Black holes are the darlings of astrophysicists all over the world. There’s simply no other cosmic object as fascinating and as paradoxical. Which is why any time new behaviors are observed, the science world gets very excited indeed. A super-massive black hole 800 million light-years away just gave evidence of a cyclical feeding cycle, possibly confirming theories about the life cycles of these mysterious celestial objects.
When things get pulled inside the event horizon of black holes, sometimes great quantities of energy are also released in the process. This happens especially if the main feed of the black hole is gas. Great plumes of gas, matter and radiation can be ejected by black holes, and in fact, scientists theorized that these “burps” ought to come at pretty quick intervals if a black hole is well fed. Finally, scientists managed to use imagery from the Hubble and Chandra space telescopes to discover empirical proof of such a cycle taking place. Images show the 800 million year old object, surrounded up and down by two distinct clouds of gas and radiation, which are only about 100 thousand years apart in age.
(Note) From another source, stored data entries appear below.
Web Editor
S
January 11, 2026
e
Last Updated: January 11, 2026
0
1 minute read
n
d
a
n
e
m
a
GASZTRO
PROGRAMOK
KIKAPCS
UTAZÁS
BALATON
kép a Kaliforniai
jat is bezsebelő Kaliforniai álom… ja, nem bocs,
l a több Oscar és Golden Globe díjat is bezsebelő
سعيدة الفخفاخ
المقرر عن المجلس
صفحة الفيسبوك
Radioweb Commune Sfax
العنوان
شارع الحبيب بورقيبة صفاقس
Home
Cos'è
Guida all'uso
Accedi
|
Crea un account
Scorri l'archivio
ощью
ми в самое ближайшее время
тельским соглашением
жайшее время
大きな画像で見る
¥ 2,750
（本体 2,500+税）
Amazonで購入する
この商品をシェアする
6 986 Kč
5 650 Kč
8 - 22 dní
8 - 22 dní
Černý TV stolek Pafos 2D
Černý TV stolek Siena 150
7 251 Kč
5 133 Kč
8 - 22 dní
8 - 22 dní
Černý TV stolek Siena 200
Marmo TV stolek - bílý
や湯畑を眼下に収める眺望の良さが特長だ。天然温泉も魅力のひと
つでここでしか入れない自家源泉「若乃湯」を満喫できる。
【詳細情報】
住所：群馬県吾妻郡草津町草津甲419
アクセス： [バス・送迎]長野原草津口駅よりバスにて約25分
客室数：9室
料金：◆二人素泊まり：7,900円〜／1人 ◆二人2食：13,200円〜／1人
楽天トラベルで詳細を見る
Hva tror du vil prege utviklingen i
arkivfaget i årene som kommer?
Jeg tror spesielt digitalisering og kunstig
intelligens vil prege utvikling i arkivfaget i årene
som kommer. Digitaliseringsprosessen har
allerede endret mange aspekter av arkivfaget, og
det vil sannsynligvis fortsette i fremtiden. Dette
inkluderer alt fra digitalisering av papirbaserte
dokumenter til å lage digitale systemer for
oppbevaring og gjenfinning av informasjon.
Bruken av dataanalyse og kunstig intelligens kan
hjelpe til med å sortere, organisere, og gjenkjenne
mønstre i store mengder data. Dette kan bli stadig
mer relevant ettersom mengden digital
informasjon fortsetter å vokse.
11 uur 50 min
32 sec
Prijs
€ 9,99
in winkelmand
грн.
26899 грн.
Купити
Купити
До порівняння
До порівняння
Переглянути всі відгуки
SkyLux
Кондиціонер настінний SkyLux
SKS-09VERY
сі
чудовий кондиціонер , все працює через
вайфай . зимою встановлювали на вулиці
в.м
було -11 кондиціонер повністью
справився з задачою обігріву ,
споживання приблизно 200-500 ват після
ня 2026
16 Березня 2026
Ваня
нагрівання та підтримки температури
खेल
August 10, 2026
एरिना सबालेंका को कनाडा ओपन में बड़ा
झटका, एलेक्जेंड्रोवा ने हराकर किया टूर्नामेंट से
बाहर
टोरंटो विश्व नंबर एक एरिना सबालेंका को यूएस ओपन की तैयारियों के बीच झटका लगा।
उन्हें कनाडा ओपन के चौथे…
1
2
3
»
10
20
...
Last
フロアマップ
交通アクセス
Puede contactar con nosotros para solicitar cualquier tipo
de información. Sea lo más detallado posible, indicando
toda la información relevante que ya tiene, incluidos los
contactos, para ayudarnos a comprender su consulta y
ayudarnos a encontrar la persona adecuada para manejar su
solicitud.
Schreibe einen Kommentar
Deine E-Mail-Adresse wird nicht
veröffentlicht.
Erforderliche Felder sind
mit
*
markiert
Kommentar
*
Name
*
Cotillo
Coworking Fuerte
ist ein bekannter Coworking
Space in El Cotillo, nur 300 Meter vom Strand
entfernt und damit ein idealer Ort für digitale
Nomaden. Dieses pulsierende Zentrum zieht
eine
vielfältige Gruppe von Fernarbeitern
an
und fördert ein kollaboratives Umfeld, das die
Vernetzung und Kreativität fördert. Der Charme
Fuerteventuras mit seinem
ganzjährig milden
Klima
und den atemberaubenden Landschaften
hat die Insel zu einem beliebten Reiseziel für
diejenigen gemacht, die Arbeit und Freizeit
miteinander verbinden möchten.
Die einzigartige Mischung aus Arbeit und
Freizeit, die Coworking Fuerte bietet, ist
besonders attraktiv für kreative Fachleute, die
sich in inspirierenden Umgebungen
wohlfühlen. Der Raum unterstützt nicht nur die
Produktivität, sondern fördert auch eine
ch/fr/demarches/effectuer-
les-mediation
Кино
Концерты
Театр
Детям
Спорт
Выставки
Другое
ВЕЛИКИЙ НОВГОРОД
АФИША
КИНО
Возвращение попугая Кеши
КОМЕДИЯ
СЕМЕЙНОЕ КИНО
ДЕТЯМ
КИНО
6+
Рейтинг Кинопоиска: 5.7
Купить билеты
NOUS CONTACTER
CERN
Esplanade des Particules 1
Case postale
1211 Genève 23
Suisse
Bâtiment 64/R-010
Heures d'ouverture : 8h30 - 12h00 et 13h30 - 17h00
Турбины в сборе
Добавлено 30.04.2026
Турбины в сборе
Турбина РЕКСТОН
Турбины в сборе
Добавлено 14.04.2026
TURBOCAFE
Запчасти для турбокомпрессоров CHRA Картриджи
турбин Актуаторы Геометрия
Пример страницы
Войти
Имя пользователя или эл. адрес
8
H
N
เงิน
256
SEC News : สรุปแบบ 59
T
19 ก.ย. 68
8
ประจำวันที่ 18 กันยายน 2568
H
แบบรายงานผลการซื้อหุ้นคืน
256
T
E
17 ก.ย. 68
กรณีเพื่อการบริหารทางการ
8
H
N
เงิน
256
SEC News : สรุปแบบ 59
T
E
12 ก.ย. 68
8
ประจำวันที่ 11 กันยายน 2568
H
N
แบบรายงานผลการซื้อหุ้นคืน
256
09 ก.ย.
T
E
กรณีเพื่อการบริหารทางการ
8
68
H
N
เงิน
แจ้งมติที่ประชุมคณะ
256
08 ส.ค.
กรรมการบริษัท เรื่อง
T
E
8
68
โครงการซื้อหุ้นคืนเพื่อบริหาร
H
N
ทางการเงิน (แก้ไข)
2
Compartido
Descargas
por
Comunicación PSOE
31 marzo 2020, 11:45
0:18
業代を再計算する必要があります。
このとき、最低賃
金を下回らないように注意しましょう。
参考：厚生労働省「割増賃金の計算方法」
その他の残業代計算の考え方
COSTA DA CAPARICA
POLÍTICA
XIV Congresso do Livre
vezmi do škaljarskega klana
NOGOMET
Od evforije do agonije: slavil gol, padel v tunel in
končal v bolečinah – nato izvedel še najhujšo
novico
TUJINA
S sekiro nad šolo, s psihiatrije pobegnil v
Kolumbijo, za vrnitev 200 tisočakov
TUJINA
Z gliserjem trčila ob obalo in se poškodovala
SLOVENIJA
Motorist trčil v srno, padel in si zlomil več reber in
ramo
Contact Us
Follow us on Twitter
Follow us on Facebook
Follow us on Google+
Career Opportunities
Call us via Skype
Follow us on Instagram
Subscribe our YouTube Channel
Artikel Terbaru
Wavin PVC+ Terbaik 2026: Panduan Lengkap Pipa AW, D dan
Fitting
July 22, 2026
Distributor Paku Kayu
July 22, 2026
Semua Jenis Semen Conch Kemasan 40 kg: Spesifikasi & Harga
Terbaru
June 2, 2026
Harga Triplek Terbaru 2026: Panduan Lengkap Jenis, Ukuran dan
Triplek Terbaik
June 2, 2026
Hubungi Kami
This simply means that one of them was ejected to one side of the black hole, and the other one, which is actually bigger and more compact, got ejected 100 thousand year later, in the other direction. These might seems like very long stretches of time, but in astronomical terms, they’re blinks of an eye. This behavior seems to confirm the fast cycle predicted by astronomer theories about black holes.
These “burps” are mostly only detectable in the X-ray spectrum, so the Chandra telescope was an ideal tool for the job. In fact, we already have well documented instances of such plumes of gas being ejected from black holes, but the duality of this fresh discovery is what makes it special.